Le point faible concerne surtout la prise en charge psychologique ?
DQ : Oui,
car peu de psychologues/psychiatres ont une compétence dans ce domaine,
et notamment dans les troubles du comportement alimentaire.
La Haute autorité de santé (HAS) rappelle régulièrement que la chirurgie
est un traitement de seconde intention de l’obésité – c’est-à-dire
après échec d’un traitement médical, nutritionnel, diététique et
psychothérapeutique bien conduit pendant six mois à un an – et concerne
les patients dont l’indice de masse corporelle (IMC) est supérieur ou
égal à 40 kg/m2, ou dont l’IMC est supérieur ou égal à 35 kg/m2, associé
à au moins une comorbidité susceptible d’être améliorée après la
chirurgie.
En cas de réussite, elle aide à une perte de poids importante et
persistante. Pourtant, cet acte lourd ne doit être réalisé qu’à l’issue
d’une décision médicale partagée, avec une information claire sur les
techniques existantes, leurs avantages et inconvénients, leurs
conséquences, les complications et sur la nécessité d’un suivi médical
tout au long de la vie…. Mais il y a encore du travail.

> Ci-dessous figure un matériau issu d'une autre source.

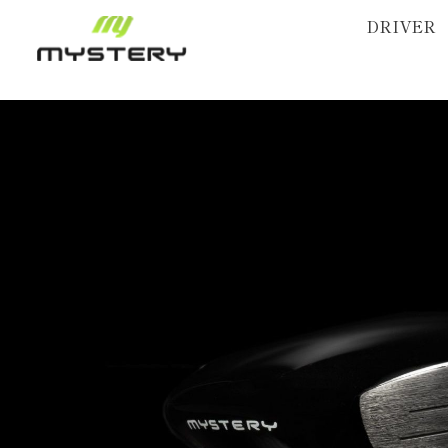
DRIVER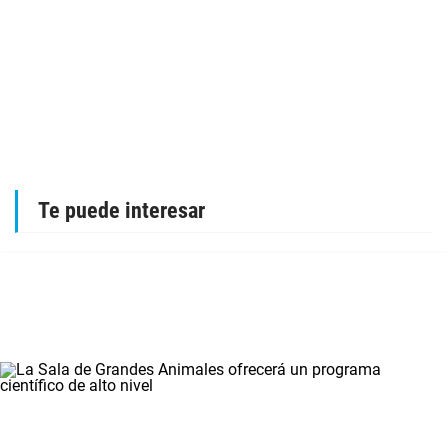
Te puede interesar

Les risques sont connus, doivent être prévenus et gérés, notamment les
risques nutritionnels. Et cela impose un suivi régulier obligatoire,
encore trop mal organisé en France. En dehors du risque de carence, les
principaux risques sont de basculer dans une autre addiction (alcool,
médicaments, substances, jeux, achats, sexe….) ou de développer d’autres
troubles psychologiques, comme la dépression, ainsi, on a observé trois
à quatre fois plus de suicides suite à ces opérations. La chirurgie
seule ne peut pas suffire.
La chirurgie de l’obésité entraîne une perte de poids durable aux
répercussions certaines et visibles sur la vie quotidienne des personnes
obèses, mais cette intervention peut aussi les remettre en question au
plus profond d’elles-mêmes, puisqu’elle va d’une part les changer
physiquement, et d’autre part les empêcher, en partie de gérer leur
mal-être par la nourriture.
La nécessité, clairement identifiée, est celle de prendre en charge les
patients de façon pluridisciplinaire et d’insister sur la prise en
charge psychologique. En effet, les troubles du comportement alimentaire
sont très souvent liés à des traumatismes psychologiques anciens. C’est
indispensable pour prévenir ainsi tout risque de rechute ou de
compensation du symptôme de l’addiction alimentaire par un autre tout
aussi dévastateur.
Mais le manque de psy, formés, aujourd’hui pose un réel problème.